Extracted records:
****

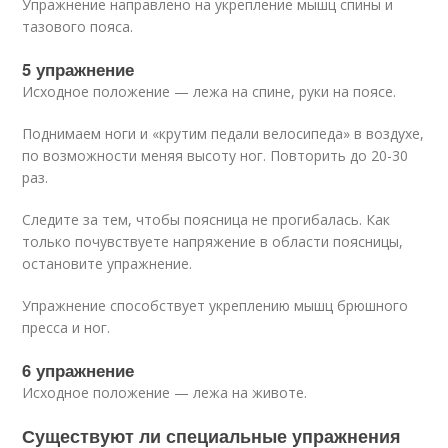
Упражнение направлено на укрепление мышц спины и
тазового пояса.
5 упражнение
Исходное положение — лежа на спине, руки на поясе.
Поднимаем ноги и «крутим педали велосипеда» в воздухе,
по возможности меняя высоту ног. Повторить до 20-30
раз.
Следите за тем, чтобы поясница не прогибалась. Как
только почувствуете напряжение в области поясницы,
остановите упражнение.
Упражнение способствует укреплению мышц брюшного
пресса и ног.
6 упражнение
Исходное положение — лежа на животе.
Существуют ли специальные упражнения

****

**The task:**
Transcribe the records above exactly, but only from the line that contains "Следите за тем, чтобы" through their final line, inclusive.

**The completed task:**
Следите за тем, чтобы поясница не прогибалась. Как
только почувствуете напряжение в области поясницы,
остановите упражнение.
Упражнение способствует укреплению мышц брюшного
пресса и ног.
6 упражнение
Исходное положение — лежа на животе.
Существуют ли специальные упражнения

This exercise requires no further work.